DATA LISTING:
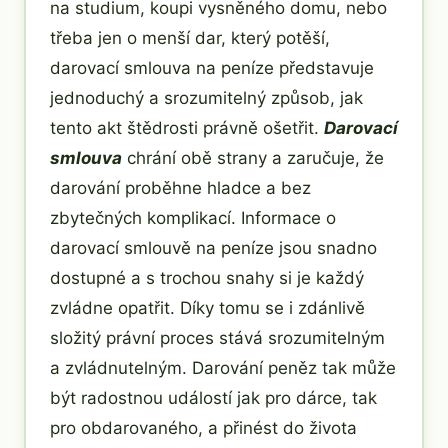
na studium, koupi vysněného domu, nebo
třeba jen o menší dar, který potěší,
darovací smlouva na peníze představuje
jednoduchý a srozumitelný způsob, jak
tento akt štědrosti právně ošetřit.
Darovací
smlouva
chrání obě strany a zaručuje, že
darování proběhne hladce a bez
zbytečných komplikací. Informace o
darovací smlouvě na peníze jsou snadno
dostupné a s trochou snahy si je každý
zvládne opatřit. Díky tomu se i zdánlivě
složitý právní proces stává srozumitelným
a zvládnutelným. Darování peněz tak může
být radostnou událostí jak pro dárce, tak
pro obdarovaného, a přinést do života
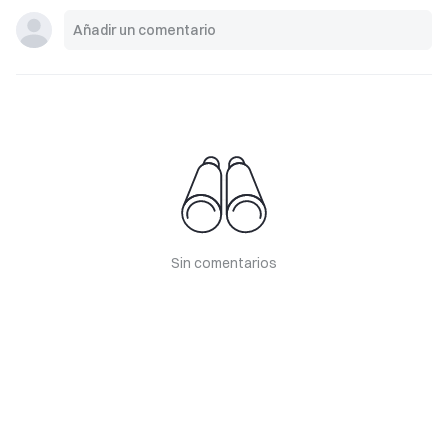
Sin comentarios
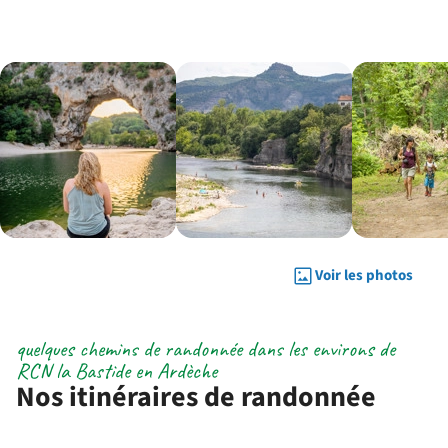
Voir les photos
quelques chemins de randonnée dans les environs de
RCN la Bastide en Ardèche
Nos itinéraires de randonnée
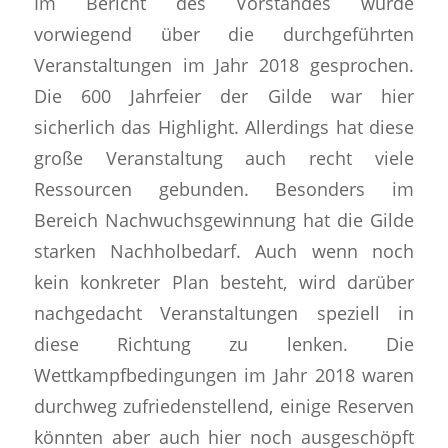
Im Bericht des Vorstandes wurde
vorwiegend über die durchgeführten
Veranstaltungen im Jahr 2018 gesprochen.
Die 600 Jahrfeier der Gilde war hier
sicherlich das Highlight. Allerdings hat diese
große Veranstaltung auch recht viele
Ressourcen gebunden. Besonders im
Bereich Nachwuchsgewinnung hat die Gilde
starken Nachholbedarf. Auch wenn noch
kein konkreter Plan besteht, wird darüber
nachgedacht Veranstaltungen speziell in
diese Richtung zu lenken. Die
Wettkampfbedingungen im Jahr 2018 waren
durchweg zufriedenstellend, einige Reserven
könnten aber auch hier noch ausgeschöpft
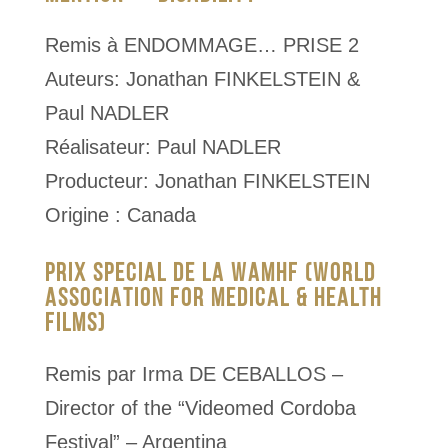
Remis à ENDOMMAGE… PRISE 2
Auteurs: Jonathan FINKELSTEIN &
Paul NADLER
Réalisateur: Paul NADLER
Producteur: Jonathan FINKELSTEIN
Origine : Canada
PRIX SPECIAL DE LA WAMHF (WORLD
ASSOCIATION FOR MEDICAL & HEALTH
FILMS)
Remis par Irma DE CEBALLOS –
Director of the “Videomed Cordoba
Festival” – Argentina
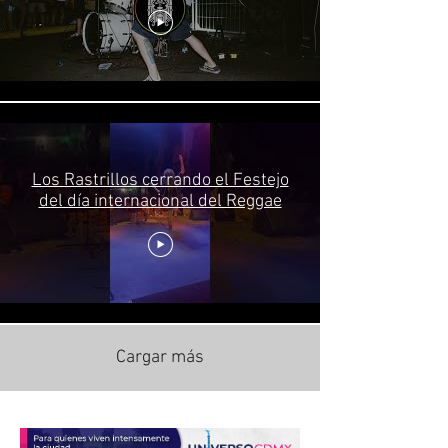
Los Rastrillos cerrando el Festejo
del día internacional del Reggae
Cargar más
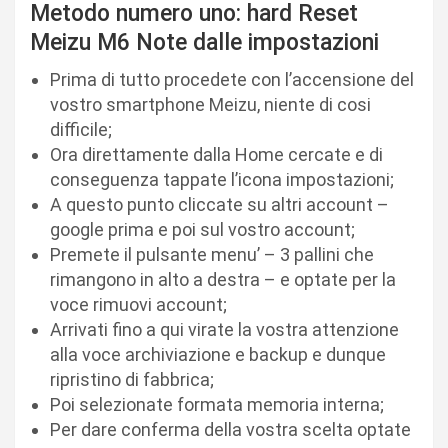
Metodo numero uno: hard Reset
Meizu M6 Note dalle impostazioni
Prima di tutto procedete con l’accensione del
vostro smartphone Meizu, niente di cosi
difficile;
Ora direttamente dalla Home cercate e di
conseguenza tappate l’icona impostazioni;
A questo punto cliccate su altri account –
google prima e poi sul vostro account;
Premete il pulsante menu’ – 3 pallini che
rimangono in alto a destra – e optate per la
voce rimuovi account;
Arrivati fino a qui virate la vostra attenzione
alla voce archiviazione e backup e dunque
ripristino di fabbrica;
Poi selezionate formata memoria interna;
Per dare conferma della vostra scelta optate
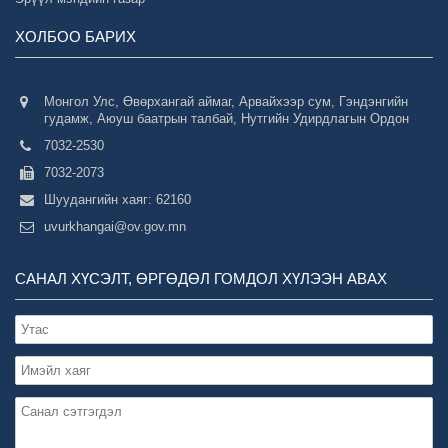
ХОЛБОО БАРИХ
Монгол Улс, Өвөрхангай аймаг, Арвайхээр сум, Гэндэнгийн
гудамж, Аюуш баатрын талбай, Нутгийн Удирдлагын Ордон
7032-2530
7032-2073
Шуудангийн хаяг: 62160
uvurkhangai@ov.gov.mn
САНАЛ ХҮСЭЛТ, ӨРГӨДӨЛ ГОМДОЛ ХҮЛЭЭН АВАХ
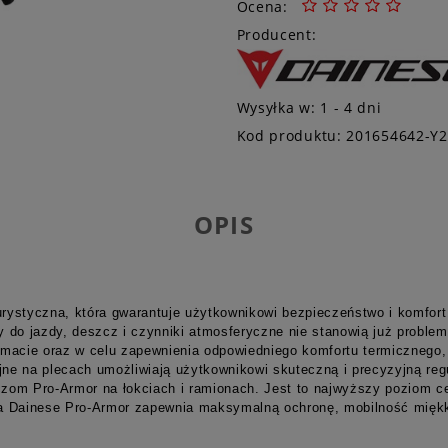
Ocena:
Producent:
Wysyłka w:
1 - 4 dni
Kod produktu:
201654642-Y2
OPIS
ystyczna, która gwarantuje użytkownikowi bezpieczeństwo i komfort 
y do jazdy, deszcz i czynniki atmosferyczne nie stanowią już probl
imacie oraz w celu zapewnienia odpowiedniego komfortu termicznego
yjne na plecach umożliwiają użytkownikowi skuteczną i precyzyjną re
om Pro-Armor na łokciach i ramionach. Jest to najwyższy poziom cer
gia Dainese Pro-Armor zapewnia maksymalną ochronę, mobilność miękki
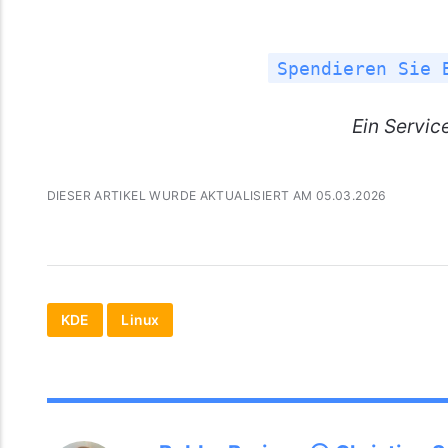
Spendieren Sie 
Ein
Servic
DIESER ARTIKEL WURDE AKTUALISIERT AM 05.03.2026
KDE
Linux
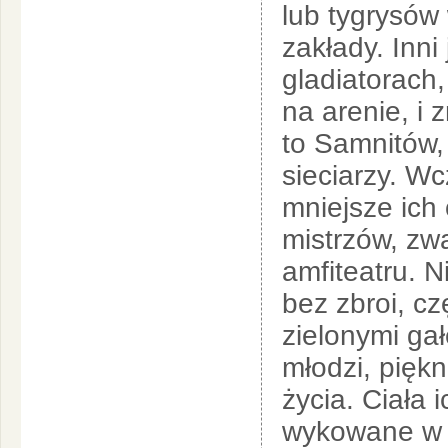
lub tygrysów 
zakłady. Inni
gladiatorach,
na arenie, i 
to Samnitów, 
sieciarzy. W
mniejsze ich
mistrzów, zw
amfiteatru. N
bez zbroi, cz
zielonymi gał
młodzi, piękn
życia. Ciała 
wykowane w 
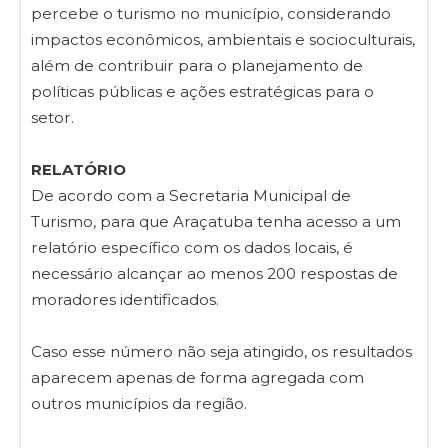
percebe o turismo no município, considerando
impactos econômicos, ambientais e socioculturais,
além de contribuir para o planejamento de
políticas públicas e ações estratégicas para o
setor.
RELATÓRIO
De acordo com a Secretaria Municipal de
Turismo, para que Araçatuba tenha acesso a um
relatório específico com os dados locais, é
necessário alcançar ao menos 200 respostas de
moradores identificados.
Caso esse número não seja atingido, os resultados
aparecem apenas de forma agregada com
outros municípios da região.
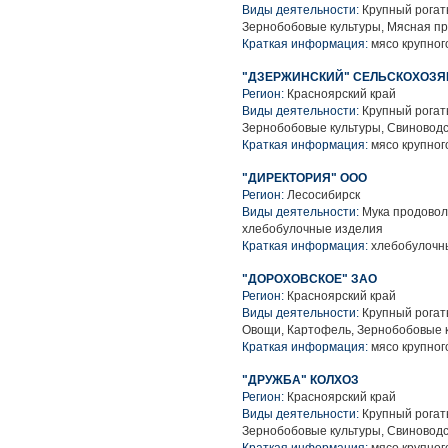
Виды деятельности:
Крупный рогаты
Зернобобовые культуры, Мясная п
Краткая информация:
мясо крупного
"ДЗЕРЖИНСКИЙ" СЕЛЬСКОХОЗ
Регион:
Красноярский край
Виды деятельности:
Крупный рогаты
Зернобобовые культуры, Свиноводс
Краткая информация:
мясо крупного
"ДИРЕКТОРИЯ" ООО
Регион:
Лесосибирск
Виды деятельности:
Мука продоволь
хлебобулочные изделия
Краткая информация:
хлебобулочны
"ДОРОХОВСКОЕ" ЗАО
Регион:
Красноярский край
Виды деятельности:
Крупный рогаты
Овощи, Картофель, Зернобобовые к
Краткая информация:
мясо крупного
"ДРУЖБА" КОЛХОЗ
Регион:
Красноярский край
Виды деятельности:
Крупный рогаты
Зернобобовые культуры, Свиноводс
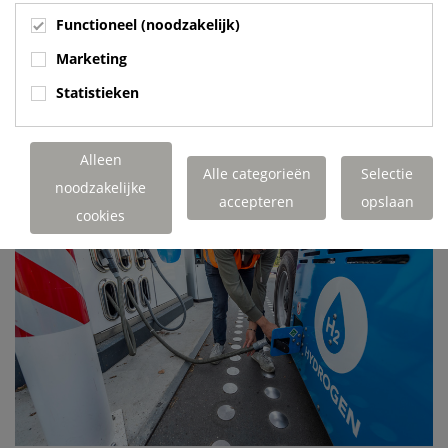
bestelbussen) op waterstof
Functioneel (noodzakelijk)
1-2 vaartuigen op waterstof
2-5 (touring)bussen op waterstof
Marketing
Statistieken
Meer informatie:
https://www.ecub.nl/waterstof
Alleen
Alle categorieën
Selectie
noodzakelijke
accepteren
opslaan
cookies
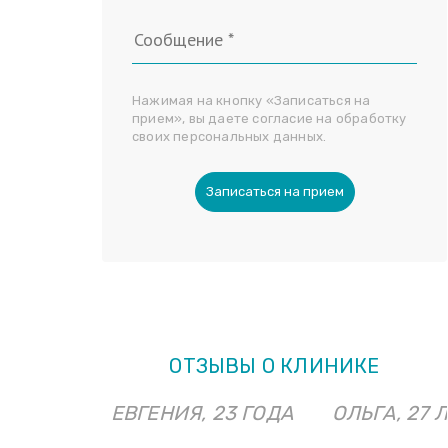
Нажимая на кнопку «Записаться на
прием», вы даете согласие на обработку
своих персональных данных.
Записаться на прием
ОТЗЫВЫ О КЛИНИКЕ
ЕВГЕНИЯ, 23 ГОДА
ОЛЬГА, 27 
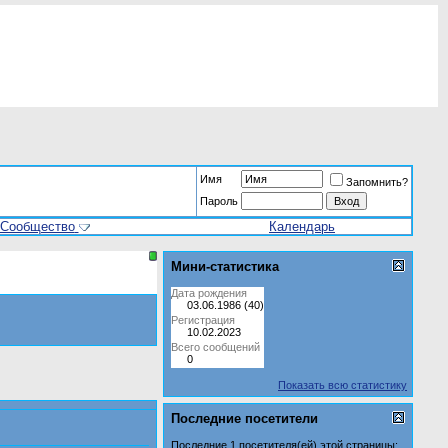
Имя
Запомнить?
Пароль
Сообщество
Календарь
Мини-статистика
Дата рождения
03.06.1986 (40)
Регистрация
10.02.2023
Всего сообщений
0
Показать всю статистику
Последние посетители
Последние 1 посетителя(ей) этой страницы:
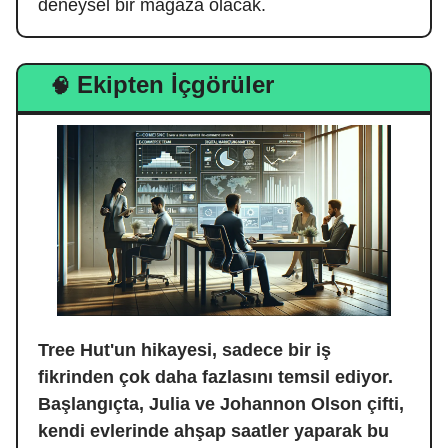
deneysel bir mağaza olacak.
Ekipten İçgörüler
🧠
Tree Hut'un hikayesi, sadece bir iş
fikrinden çok daha fazlasını temsil ediyor.
Başlangıçta, Julia ve Johannon Olson çifti,
kendi evlerinde ahşap saatler yaparak bu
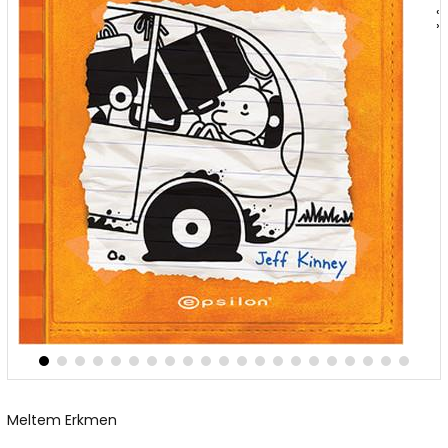
‹
›
Meltem Erkmen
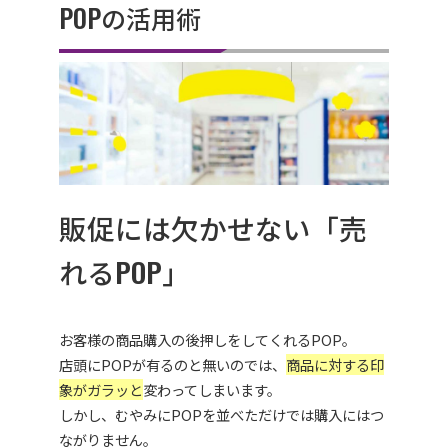
POPの活用術
販促には欠かせない「売
れるPOP」
お客様の商品購入の後押しをしてくれるPOP。
店頭にPOPが有るのと無いのでは、
商品に対する印
象がガラッと
変わってしまいます。
しかし、むやみにPOPを並べただけでは購入にはつ
ながりません。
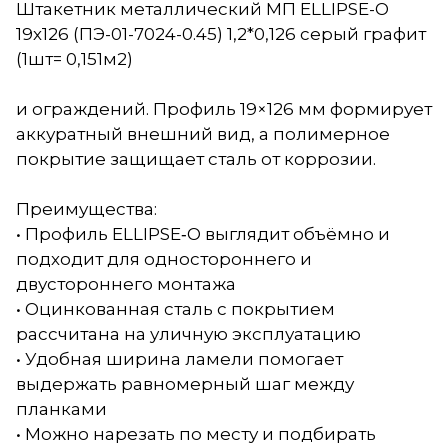
Штакетник металлический МП ELLIPSE-О
19х126 (ПЭ-01-7024-0.45) 1,2*0,126 серый графит
(1шт= 0,151м2)
и ограждений. Профиль 19×126 мм формирует
аккуратный внешний вид, а полимерное
покрытие защищает сталь от коррозии.
Преимущества:
• Профиль ELLIPSE‑O выглядит объёмно и
подходит для одностороннего и
двустороннего монтажа
• Оцинкованная сталь с покрытием
рассчитана на уличную эксплуатацию
• Удобная ширина ламели помогает
выдержать равномерный шаг между
планками
• Можно нарезать по месту и подбирать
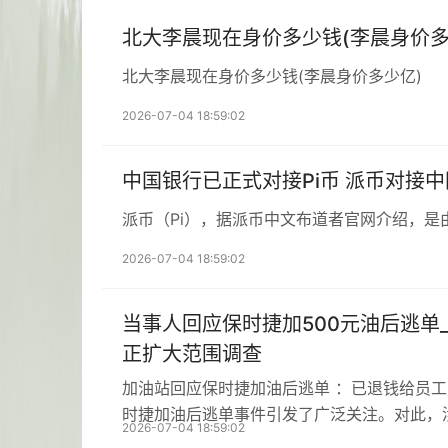
北大李晨现在身价多少钱(李晨身价多
北大李晨现在身价多少钱(李晨身价多少亿)
2026-07-04 18:59:02
中国银行已正式对接Pi币 派币对接
派币（Pi），据派币中文布道者官网介绍，是
2026-07-04 18:59:02
当事人回应保时捷加500元油后逃单
正扩大范围调查
加油站回应保时捷加油后逃单 ：已退钱给员
时捷加油后逃单事件引发了广泛关注。对此，
2026-07-04 18:59:02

WORK TO BE COMPLETED: Word for word, return all the entries and skip their pictures.

WRITTEN RESPONSE:
na studium, koupi vysněného domu, nebo
třeba jen o menší dar, který potěší,
darovací smlouva na peníze představuje
jednoduchý a srozumitelný způsob, jak
tento akt štědrosti právně ošetřit.
Darovací
smlouva
chrání obě strany a zaručuje, že
darování proběhne hladce a bez
zbytečných komplikací. Informace o
darovací smlouvě na peníze jsou snadno
dostupné a s trochou snahy si je každý
zvládne opatřit. Díky tomu se i zdánlivě
složitý právní proces stává srozumitelným
a zvládnutelným. Darování peněz tak může
být radostnou událostí jak pro dárce, tak
pro obdarovaného, a přinést do života
Sin comentarios
Voir les photos
quelques chemins de randonnée dans les environs de
RCN la Bastide en Ardèche
Nos itinéraires de randonnée
Im Bericht des Vorstandes wurde
vorwiegend über die durchgeführten
Veranstaltungen im Jahr 2018 gesprochen.
Die 600 Jahrfeier der Gilde war hier
sicherlich das Highlight. Allerdings hat diese
große Veranstaltung auch recht viele
Ressourcen gebunden. Besonders im
Bereich Nachwuchsgewinnung hat die Gilde
starken Nachholbedarf. Auch wenn noch
kein konkreter Plan besteht, wird darüber
nachgedacht Veranstaltungen speziell in
diese Richtung zu lenken. Die
Wettkampfbedingungen im Jahr 2018 waren
durchweg zufriedenstellend, einige Reserven
könnten aber auch hier noch ausgeschöpft
Remis à ENDOMMAGE… PRISE 2
Auteurs: Jonathan FINKELSTEIN &
Paul NADLER
Réalisateur: Paul NADLER
Producteur: Jonathan FINKELSTEIN
Origine : Canada
PRIX SPECIAL DE LA WAMHF (WORLD
ASSOCIATION FOR MEDICAL & HEALTH
FILMS)
Remis par Irma DE CEBALLOS –
Director of the “Videomed Cordoba
Festival” – Argentina
Los Rastrillos cerrando el Festejo
del día internacional del Reggae
Cargar más
Metodo numero uno: hard Reset
Meizu M6 Note dalle impostazioni
Prima di tutto procedete con l’accensione del
vostro smartphone Meizu, niente di cosi
difficile;
Ora direttamente dalla Home cercate e di
conseguenza tappate l’icona impostazioni;
A questo punto cliccate su altri account –
google prima e poi sul vostro account;
Premete il pulsante menu’ – 3 pallini che
rimangono in alto a destra – e optate per la
voce rimuovi account;
Arrivati fino a qui virate la vostra attenzione
alla voce archiviazione e backup e dunque
ripristino di fabbrica;
Poi selezionate formata memoria interna;
Per dare conferma della vostra scelta optate
ХОЛБОО БАРИХ
Монгол Улс, Өвөрхангай аймаг, Арвайхээр сум, Гэндэнгийн
гудамж, Аюуш баатрын талбай, Нутгийн Удирдлагын Ордон
7032-2530
7032-2073
Шуудангийн хаяг: 62160
uvurkhangai@ov.gov.mn
САНАЛ ХҮСЭЛТ, ӨРГӨДӨЛ ГОМДОЛ ХҮЛЭЭН АВАХ
Ocena:
Producent:
Wysyłka w:
1 - 4 dni
Kod produktu:
201654642-Y2
OPIS
ystyczna, która gwarantuje użytkownikowi bezpieczeństwo i komfort 
y do jazdy, deszcz i czynniki atmosferyczne nie stanowią już probl
imacie oraz w celu zapewnienia odpowiedniego komfortu termicznego
yjne na plecach umożliwiają użytkownikowi skuteczną i precyzyjną re
om Pro-Armor na łokciach i ramionach. Jest to najwyższy poziom cer
gia Dainese Pro-Armor zapewnia maksymalną ochronę, mobilność miękki
Spendieren Sie 
Ein
Servic
DIESER ARTIKEL WURDE AKTUALISIERT AM 05.03.2026
KDE
Linux
lub tygrysów 
zakłady. Inni
gladiatorach,
na arenie, i 
to Samnitów, 
sieciarzy. W
mniejsze ich
mistrzów, zw
amfiteatru. N
bez zbroi, cz
zielonymi gał
młodzi, piękn
życia. Ciała 
wykowane w 
percebe o turismo no município, considerando
impactos econômicos, ambientais e socioculturais,
além de contribuir para o planejamento de
políticas públicas e ações estratégicas para o
setor.
RELATÓRIO
De acordo com a Secretaria Municipal de
Turismo, para que Araçatuba tenha acesso a um
relatório específico com os dados locais, é
necessário alcançar ao menos 200 respostas de
moradores identificados.
Caso esse número não seja atingido, os resultados
aparecem apenas de forma agregada com
outros municípios da região.
Виды деятельности:
Крупный рогаты
Зернобобовые культуры, Мясная п
Краткая информация:
мясо крупного
"ДЗЕРЖИНСКИЙ" СЕЛЬСКОХОЗ
Регион:
Красноярский край
Виды деятельности:
Крупный рогаты
Зернобобовые культуры, Свиноводс
Краткая информация:
мясо крупного
"ДИРЕКТОРИЯ" ООО
Регион:
Лесосибирск
Виды деятельности:
Мука продоволь
хлебобулочные изделия
Краткая информация:
хлебобулочны
"ДОРОХОВСКОЕ" ЗАО
Регион:
Красноярский край
Виды деятельности:
Крупный рогаты
Овощи, Картофель, Зернобобовые к
Краткая информация:
мясо крупного
"ДРУЖБА" КОЛХОЗ
Регион:
Красноярский край
Виды деятельности:
Крупный рогаты
Зернобобовые культуры, Свиноводс
bestelbussen) op waterstof
Functioneel (noodzakelijk)
1-2 vaartuigen op waterstof
2-5 (touring)bussen op waterstof
Marketing
Statistieken
Meer informatie:
https://www.ecub.nl/waterstof
Alleen
Alle categorieën
Selectie
noodzakelijke
accepteren
opslaan
cookies
Нажимая на кнопку «Записаться на
прием», вы даете согласие на обработку
своих персональных данных.
Записаться на прием
ОТЗЫВЫ О КЛИНИКЕ
ЕВГЕНИЯ, 23 ГОДА
ОЛЬГА, 27 
Имя
Запомнить?
Пароль
Сообщество
Календарь
Мини-статистика
Дата рождения
03.06.1986 (40)
Регистрация
10.02.2023
Всего сообщений
0
Показать всю статистику
Последние посетители
Последние 1 посетителя(ей) этой страницы:
deneysel bir mağaza olacak.
Ekipten İçgörüler
🧠
Tree Hut'un hikayesi, sadece bir iş
fikrinden çok daha fazlasını temsil ediyor.
Başlangıçta, Julia ve Johannon Olson çifti,
kendi evlerinde ahşap saatler yaparak bu
‹
›
Meltem Erkmen
POPの活用術
販促には欠かせない「売
れるPOP」
お客様の商品購入の後押しをしてくれるPOP。
店頭にPOPが有るのと無いのでは、
商品に対する印
象がガラッと
変わってしまいます。
しかし、むやみにPOPを並べただけでは購入にはつ
ながりません。
Штакетник металлический МП ELLIPSE-О
19х126 (ПЭ-01-7024-0.45) 1,2*0,126 серый графит
(1шт= 0,151м2)
и ограждений. Профиль 19×126 мм формирует
аккуратный внешний вид, а полимерное
покрытие защищает сталь от коррозии.
Преимущества:
• Профиль ELLIPSE‑O выглядит объёмно и
подходит для одностороннего и
двустороннего монтажа
• Оцинкованная сталь с покрытием
рассчитана на уличную эксплуатацию
• Удобная ширина ламели помогает
выдержать равномерный шаг между
планками
• Можно нарезать по месту и подбирать
北大李晨现在身价多少钱(李晨身价多
北大李晨现在身价多少钱(李晨身价多少亿)
2026-07-04 18:59:02
中国银行已正式对接Pi币 派币对接
派币（Pi），据派币中文布道者官网介绍，是
2026-07-04 18:59:02
当事人回应保时捷加500元油后逃单
正扩大范围调查
加油站回应保时捷加油后逃单 ：已退钱给员
时捷加油后逃单事件引发了广泛关注。对此，
2026-07-04 18:59:02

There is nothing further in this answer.